Suzuki Jimny in its natural habitat

Due to a recent business decision to import units from India, the Suzuki Jimny is starting to become more visible in the eyes of the public – to my elation, actually. The small SUV is an eye-candy, and I couldn’t help but smile whenever I see one. Whatever color it wears, or whether it’s a two-tone version or the monotone one, seeing a Jimny always makes my day.

But let’s face the truth – majority of Jimny owners won’t take their cute ladder-frame rig to its natural habitat, which is unchartered territories that roads have yet to reach. 

So I took one for a spin on the sandy surfaces of Pampanga and had a bit of fun. Here’s what I learned.

Ready for battle

The Jimny is dressed for the part right off the showroom. In fact, its 15-inch alloy wheels, no matter how narrow they look, are already wrapped in all-terrain tires. And of course, a three-link rigid axle suspension with coil spring setup, which are robust and ready to take beating.

The black front and rear bumpers, along with the extended fender flares, add protection from hardcore off-road elements. Not that the body needed that, though. With its short wheelbase, a 28º approach angle and a very impressive 49º departure angle, it would be hard to scrape the Jimny’s front and rear undersides.

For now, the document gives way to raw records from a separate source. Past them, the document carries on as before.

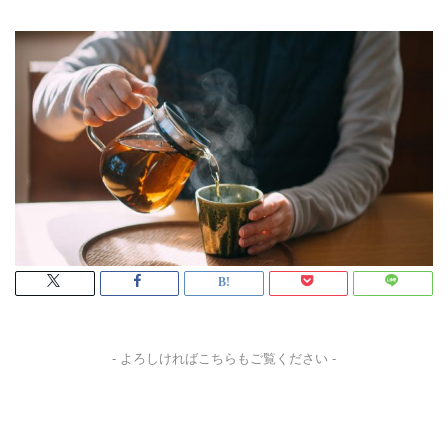
- よろしければこちらもご覧ください -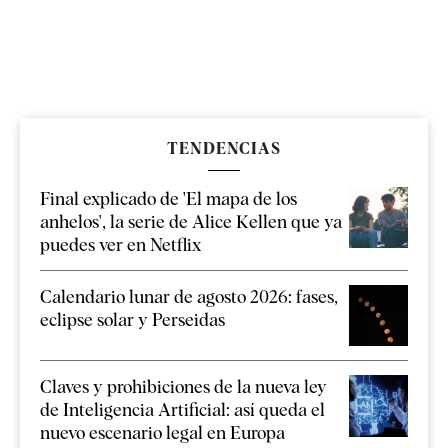
TENDENCIAS
Final explicado de 'El mapa de los
anhelos', la serie de Alice Kellen que ya
puedes ver en Netflix
Calendario lunar de agosto 2026: fases,
eclipse solar y Perseidas
Claves y prohibiciones de la nueva ley
de Inteligencia Artificial: así queda el
nuevo escenario legal en Europa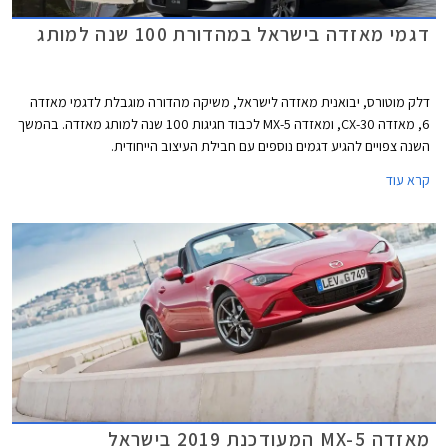
דגמי מאזדה בישראל במהדורת 100 שנה למותג
דלק מוטורס, יבואנית מאזדה לישראל, משיקה מהדורה מוגבלת לדגמי מאזדה
6, מאזדה CX-30, ומאזדה MX-5 לכבוד חגיגות 100 שנה למותג מאזדה. בהמשך
השנה צפויים להגיע דגמים נוספים עם חבילת העיצוב הייחודית.
קרא עוד
מאזדה MX-5 המעודכנת 2019 בישראל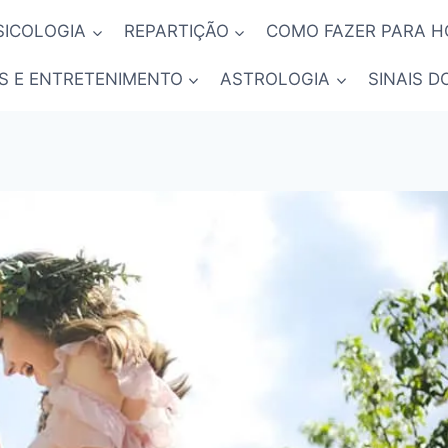
SICOLOGIA
REPARTIÇÃO
COMO FAZER PARA 
S E ENTRETENIMENTO
ASTROLOGIA
SINAIS D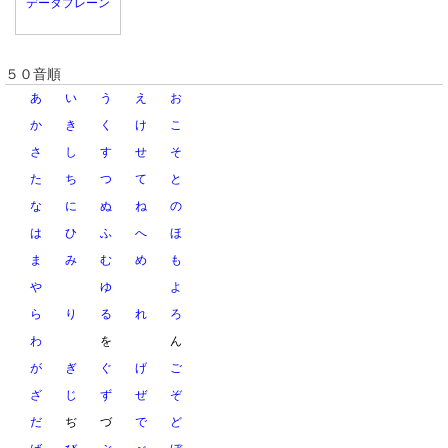
データプレーン
５０音順
あ
い
う
え
お
か
き
く
け
こ
さ
し
す
せ
そ
た
ち
つ
て
と
な
に
ぬ
ね
の
は
ひ
ふ
へ
ほ
ま
み
む
め
も
や
ゆ
よ
ら
り
る
れ
ろ
わ
を
ん
が
ぎ
ぐ
げ
ご
ざ
じ
ず
ぜ
ぞ
だ
ぢ
づ
で
ど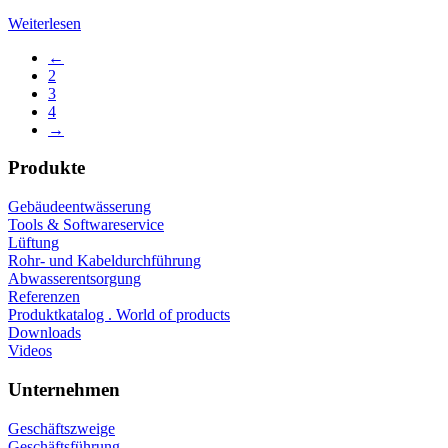
Weiterlesen
←
2
3
4
→
Produkte
Gebäudeentwässerung
Tools & Softwareservice
Lüftung
Rohr- und Kabeldurchführung
Abwasserentsorgung
Referenzen
Produktkatalog . World of products
Downloads
Videos
Unternehmen
Geschäftszweige
Geschäftsführung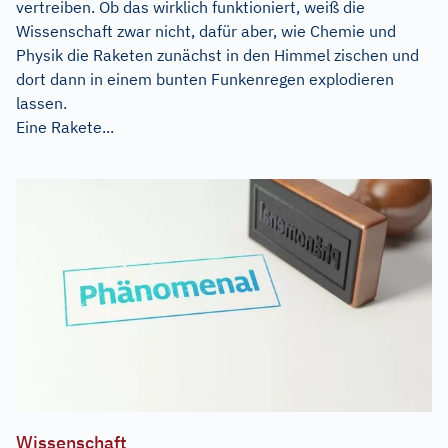
vertreiben. Ob das wirklich funktioniert, weiß die
Wissenschaft zwar nicht, dafür aber, wie Chemie und
Physik die Raketen zunächst in den Himmel zischen und
dort dann in einem bunten Funkenregen explodieren
lassen.
Eine Rakete...
Wissenschaft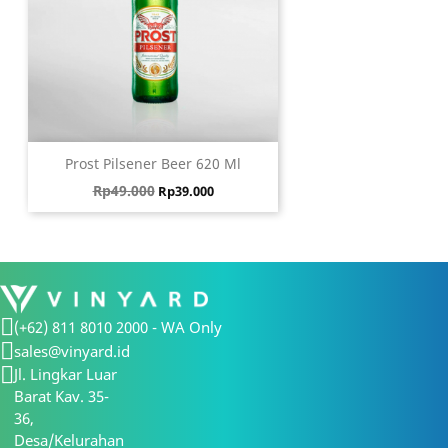
Prost Pilsener Beer 620 Ml
Harga biasa
Harga
Rp49.000
Rp39.000
(+62) 811 8010 2000 - WA Only
sales@vinyard.id
Jl. Lingkar Luar
Barat Kav. 35-
36,
Desa/Kelurahan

Inside, the Jimny is riddled with durable materials to withstand the test of time (and careless owners), but what makes them good is that they’re easy to clean. Speaking of cleaning, the Jimny is also equipped with headlamp washers that work as intended. Pretty nifty, if you ask me.

Imperfectly nimble

During the actual off-road drive, the Jimny felt home. Maneuvering through the sandy trails was a cinch despite the tough steering; the Jimny’s size proved to be its greatest advantage. And while not exactly a perfect run, the ruggedness of the SUV made the whole experience exhilarating, which I think is better than other more expensive (and coddled) off-roaders.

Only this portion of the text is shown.